Les médecins anesthésistes avaient, dans les CHU, un statut qui leur était propre, intitulé : « Cadre Hospitalier Temporaire » (CHT) crée en 1966. Ils étaient nommés adjoints temporaires pour 2 années reconductibles 4 fois (maximum 8 ans), puis permanents après un concours local qui leur donnait le titre de médecin monoappartenant de 2ème grade puis de 1er grade. Le CHT a duré jusqu’en 1980, puis a été remplacé par le CHAR (cadre hospitalier d’anesthésie réanimation) : assistant temporaire pendant 2 ans maximum, puis permanent après concours local permettant de devenir 2ème grade puis 1er grade du CHAR suivant les titres et travaux. En 1984, le statut particulier des anesthésistes de CHU disparaît pour être confondu avec celui de toutes les autres disciplines, que ce soit pour les CHU ou les hôpitaux généraux, et devenir « Praticien Hospitalier » (PHAR : praticien hospitalier d’anesthésie réanimation) Tous les CHAR de 1er et 2ème grades ont été intégrés comme PHAR, en tenant compte de leur degré d’ancienneté, et sont restés au CHU. Les assistants du CHAR qui étaient temporaires (moins de deux ans d’ancienneté dans le statut) ont dû passer un concours national d’intégration. Ils n’ont pas tous été intégrés au CHU, certains choisissant de s’installer dans les hôpitaux généraux.

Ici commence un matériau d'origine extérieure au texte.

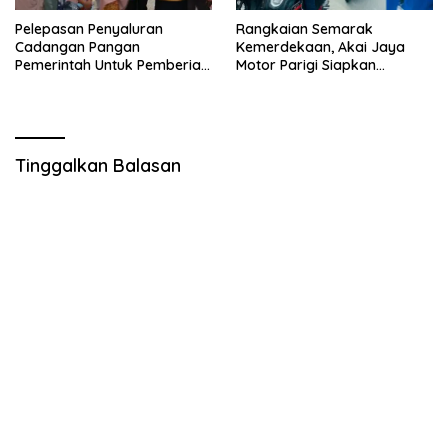
Pelepasan Penyaluran
Rangkaian Semarak
Cadangan Pangan
Kemerdekaan, Akai Jaya
Pemerintah Untuk Pemberian
Motor Parigi Siapkan
Bantuan Pangan Tahun 2024
Doorprize Menarik bagi
Kab. Parigi Moutong
Warga
Tinggalkan Balasan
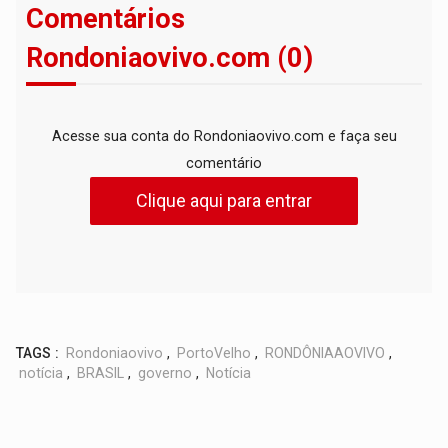
Comentários
Rondoniaovivo.com (0)
Acesse sua conta do Rondoniaovivo.com e faça seu
comentário
Clique aqui para entrar
TAGS :
Rondoniaovivo
,
PortoVelho
,
RONDÔNIAAOVIVO
,
notícia
,
BRASIL
,
governo
,
Notícia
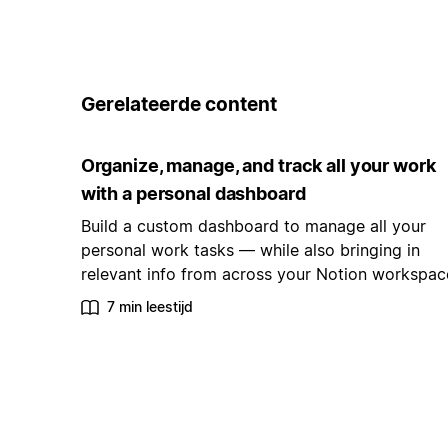
Gerelateerde content
Organize, manage, and track all your work
with a personal dashboard
Build a custom dashboard to manage all your
personal work tasks — while also bringing in
relevant info from across your Notion workspac
7 min leestijd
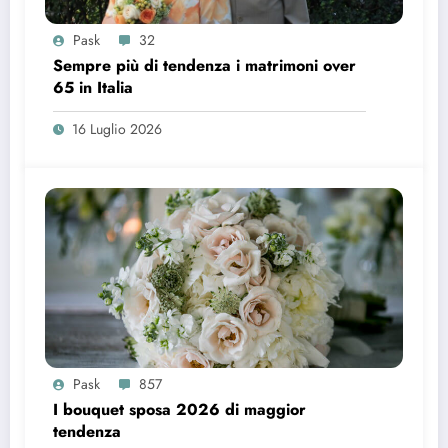
Pask
32
Sempre più di tendenza i matrimoni over
65 in Italia
16 Luglio 2026
Pask
857
I bouquet sposa 2026 di maggior
tendenza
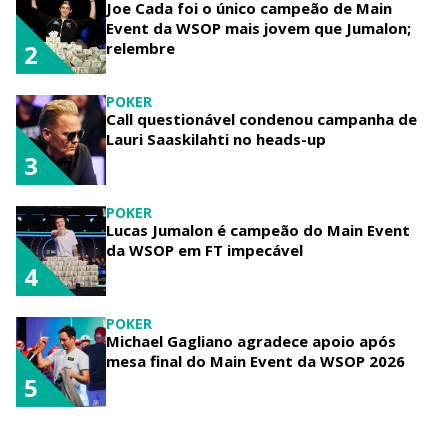
Joe Cada foi o único campeão de Main
Event da WSOP mais jovem que Jumalon;
relembre
2
POKER
Call questionável condenou campanha de
Lauri Saaskilahti no heads-up
3
POKER
Lucas Jumalon é campeão do Main Event
da WSOP em FT impecável
4
POKER
Michael Gagliano agradece apoio após
mesa final do Main Event da WSOP 2026
5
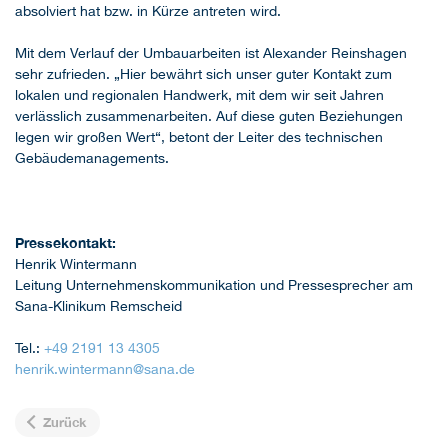
absolviert hat bzw. in Kürze antreten wird.
Mit dem Verlauf der Umbauarbeiten ist Alexander Reinshagen
sehr zufrieden. „Hier bewährt sich unser guter Kontakt zum
lokalen und regionalen Handwerk, mit dem wir seit Jahren
verlässlich zusammenarbeiten. Auf diese guten Beziehungen
legen wir großen Wert“, betont der Leiter des technischen
Gebäudemanagements.
Pressekontakt:
Henrik Wintermann
Leitung Unternehmenskommunikation und Pressesprecher am
Sana-Klinikum Remscheid
Tel.:
+49 2191 13 4305
henrik.wintermann@sana.de
Zurück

Cette réforme a scindé l’exercice professionnel des anesthésistes en exercice libéral dans les cliniques privées et en exercice public hospitalier au sein des CHU et des hôpitaux généraux. Un premier syndicat de médecins plein temps hospitalier est créé par les CHT en 1969 le SACHT (Syndicats de Anesthésiologistes du Cadre Hospitalier Temporaire)

C’est juste après la création du statut du CHAR en 1981 que la défense de la profession s’est logiquement transformée en créant la Fédération Intersyndicale des Anesthésistes Réanimateur Français le 20 mars 1981 et déclarée à la préfecture de la Seine le 8 mai 1981. Cette Intersyndicale était composé de 3 entités au départ : le SNARF, le SNMCHAR (Syndicat National des Médecins du Cadre Hospitalier d’Anesthésie Réanimation) qui succède au SACHT et le SNMARNU (Syndicat National  des Médecins Anesthésistes Réanimateurs des Hôpitaux Non Universitaires).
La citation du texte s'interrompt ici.